Dataset excerpts:
....
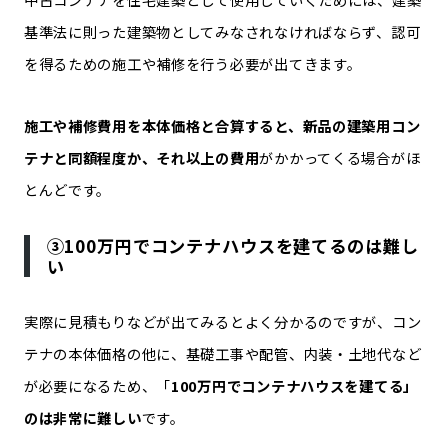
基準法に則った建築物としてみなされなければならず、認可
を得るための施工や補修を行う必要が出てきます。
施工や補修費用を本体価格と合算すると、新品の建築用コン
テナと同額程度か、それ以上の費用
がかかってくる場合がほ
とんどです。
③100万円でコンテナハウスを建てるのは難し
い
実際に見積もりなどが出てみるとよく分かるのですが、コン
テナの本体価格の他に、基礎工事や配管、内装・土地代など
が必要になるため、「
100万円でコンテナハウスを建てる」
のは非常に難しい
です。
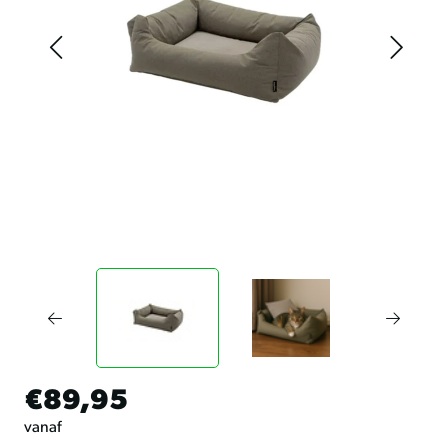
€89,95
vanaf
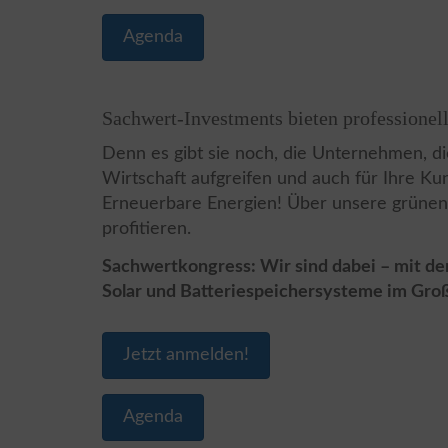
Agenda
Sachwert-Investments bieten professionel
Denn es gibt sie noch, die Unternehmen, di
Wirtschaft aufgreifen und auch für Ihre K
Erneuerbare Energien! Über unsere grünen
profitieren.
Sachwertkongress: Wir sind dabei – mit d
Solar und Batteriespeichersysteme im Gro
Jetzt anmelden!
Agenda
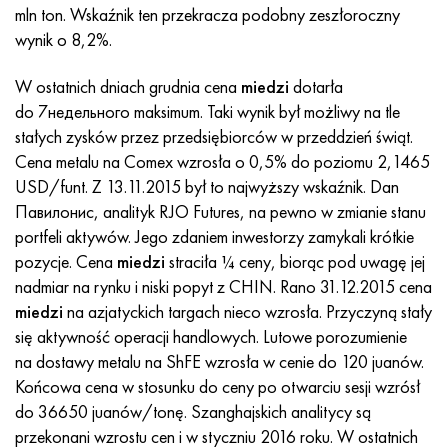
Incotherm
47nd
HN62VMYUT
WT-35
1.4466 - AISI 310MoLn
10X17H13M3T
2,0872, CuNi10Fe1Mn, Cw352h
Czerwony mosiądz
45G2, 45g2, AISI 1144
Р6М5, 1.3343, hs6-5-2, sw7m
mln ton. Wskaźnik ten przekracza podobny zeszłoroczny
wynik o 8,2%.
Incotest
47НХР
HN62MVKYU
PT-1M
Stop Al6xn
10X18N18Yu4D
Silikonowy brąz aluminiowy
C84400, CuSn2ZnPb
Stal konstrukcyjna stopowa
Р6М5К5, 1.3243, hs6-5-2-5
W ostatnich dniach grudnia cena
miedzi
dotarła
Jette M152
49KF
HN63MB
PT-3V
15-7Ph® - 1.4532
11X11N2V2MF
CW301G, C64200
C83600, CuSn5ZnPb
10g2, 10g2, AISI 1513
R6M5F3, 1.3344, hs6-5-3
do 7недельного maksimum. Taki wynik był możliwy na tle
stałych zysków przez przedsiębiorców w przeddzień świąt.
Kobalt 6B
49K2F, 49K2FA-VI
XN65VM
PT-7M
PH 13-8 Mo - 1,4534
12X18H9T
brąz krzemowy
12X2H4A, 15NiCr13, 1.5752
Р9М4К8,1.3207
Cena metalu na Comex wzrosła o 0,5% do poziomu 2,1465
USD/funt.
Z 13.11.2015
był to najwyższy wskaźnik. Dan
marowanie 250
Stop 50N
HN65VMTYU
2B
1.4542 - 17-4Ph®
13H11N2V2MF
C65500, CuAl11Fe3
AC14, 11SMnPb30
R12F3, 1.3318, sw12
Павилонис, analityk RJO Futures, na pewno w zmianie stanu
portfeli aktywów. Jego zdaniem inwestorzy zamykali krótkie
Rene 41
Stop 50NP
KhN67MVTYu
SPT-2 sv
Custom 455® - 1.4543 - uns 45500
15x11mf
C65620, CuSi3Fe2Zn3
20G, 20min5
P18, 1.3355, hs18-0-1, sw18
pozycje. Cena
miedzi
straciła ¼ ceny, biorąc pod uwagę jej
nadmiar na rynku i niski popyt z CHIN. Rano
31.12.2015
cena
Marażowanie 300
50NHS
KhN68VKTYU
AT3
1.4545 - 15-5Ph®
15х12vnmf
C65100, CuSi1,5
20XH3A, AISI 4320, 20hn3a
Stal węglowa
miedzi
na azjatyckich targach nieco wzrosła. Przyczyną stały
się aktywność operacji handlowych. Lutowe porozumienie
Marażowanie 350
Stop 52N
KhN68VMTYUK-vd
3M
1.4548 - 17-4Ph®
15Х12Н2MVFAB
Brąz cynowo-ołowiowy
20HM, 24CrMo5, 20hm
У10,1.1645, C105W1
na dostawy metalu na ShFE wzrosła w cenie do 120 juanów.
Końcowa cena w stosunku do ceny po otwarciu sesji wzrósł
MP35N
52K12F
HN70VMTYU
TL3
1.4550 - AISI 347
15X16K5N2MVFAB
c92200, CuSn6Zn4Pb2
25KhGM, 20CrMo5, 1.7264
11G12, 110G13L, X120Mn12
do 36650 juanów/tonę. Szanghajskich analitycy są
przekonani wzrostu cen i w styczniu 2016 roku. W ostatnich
....
WHAT THE TASK REQUIRES |
Your answer should consist solely of the lines above from the line with "AC14, 11SMnPb30" to the line with "się aktywność operacji", both included, reproduced exactly.

ANSWER SPACE |
AC14, 11SMnPb30
R12F3, 1.3318, sw12
Павилонис, analityk RJO Futures, na pewno w zmianie stanu
portfeli aktywów. Jego zdaniem inwestorzy zamykali krótkie
Rene 41
Stop 50NP
KhN67MVTYu
SPT-2 sv
Custom 455® - 1.4543 - uns 45500
15x11mf
C65620, CuSi3Fe2Zn3
20G, 20min5
P18, 1.3355, hs18-0-1, sw18
pozycje. Cena
miedzi
straciła ¼ ceny, biorąc pod uwagę jej
nadmiar na rynku i niski popyt z CHIN. Rano
31.12.2015
cena
Marażowanie 300
50NHS
KhN68VKTYU
AT3
1.4545 - 15-5Ph®
15х12vnmf
C65100, CuSi1,5
20XH3A, AISI 4320, 20hn3a
Stal węglowa
miedzi
na azjatyckich targach nieco wzrosła. Przyczyną stały
się aktywność operacji handlowych. Lutowe porozumienie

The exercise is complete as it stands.